Cancer. 2010 Feb 15;116(4):837-42. doi: 10.1002/cncr.24750.
Discrepancies exist regarding the impact of neoadjuvant hormone therapy (NHT) on the risk of all-cause mortality (ACM) in men who receive brachytherapy for localized prostate cancer. Therefore, the objective of the current study was to examine the effect of NHT on the risk of ACM in men with prostate cancer who receive with brachytherapy.
The study cohort included 2474 men with localized prostate cancer who either received NHT (N = 1083) or did not receive NHT (N = 1391) and brachytherapy without supplemental external beam radiation between 1991 and 2005 at centers within the 21st Century Oncology Consortium. All men had at least 2 years of follow-up. Low-risk, intermediate-risk, and high-risk disease was present in 65%, 23%, and 12% of men, respectively. A Cox regression multivariate analysis was used to evaluate the risk of ACM in men who received NHT compared with all others adjusting for age, prostate-specific antigen level, Gleason score, and tumor classification.
After a median follow-up of 4.8 years (interquartile range, 3.3-7.5 years) and adjusting for known prostate cancer prognostic factors and age, treatment with NHT was associated significantly with an increased risk of ACM (adjusted hazard ratio, 1.24; 95% confidence interval, 1.01-1.53; P = .04) in men aged > or =73 years. In men who were younger than the median age of 73 years, hormone therapy use was not significant (P = .34).
Compared with men who were younger than the median age of 73 years, men aged > or =73 years with localized prostate cancer who received brachytherapy and NHT had an increased risk of ACM compared with men who did not receive NHT.
新辅助激素治疗(NHT)对接受局部前列腺癌近距离放射治疗的男性全因死亡率(ACM)风险的影响存在差异。因此,本研究的目的是检查 NHT 对接受近距离放射治疗且未接受补充外束放射治疗的前列腺癌男性 ACM 风险的影响。
研究队列包括 1991 年至 2005 年期间在 21 世纪肿瘤学联盟内的中心接受 NHT(N = 1083)或未接受 NHT(N = 1391)和近距离放射治疗的 2474 名局部前列腺癌男性。

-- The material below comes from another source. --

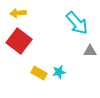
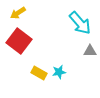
yellow arrow: rotated 28 degrees counterclockwise
cyan arrow: moved 3 px right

所有男性均有至少 2 年的随访。低危、中危和高危疾病分别占 65%、23%和 12%的男性。使用 Cox 回归多变量分析评估接受 NHT 的男性与所有其他男性相比的 ACM 风险,调整年龄、前列腺特异性抗原水平、Gleason 评分和肿瘤分类。
中位随访时间为 4.8 年(四分位距,3.3-7.5 年),调整已知的前列腺癌预后因素和年龄后,NHT 治疗与 >或=73 岁男性 ACM 风险增加显著相关(调整后的危险比,1.24;95%置信区间,1.01-1.53;P =.04)。在年龄小于中位年龄 73 岁的男性中,激素治疗的使用无显著意义(P =.34)。
与年龄小于中位年龄 73 岁的男性相比,接受近距离放射治疗和 NHT 的年龄 >或=73 岁的局部前列腺癌男性与未接受 NHT 的男性相比,ACM 的风险增加。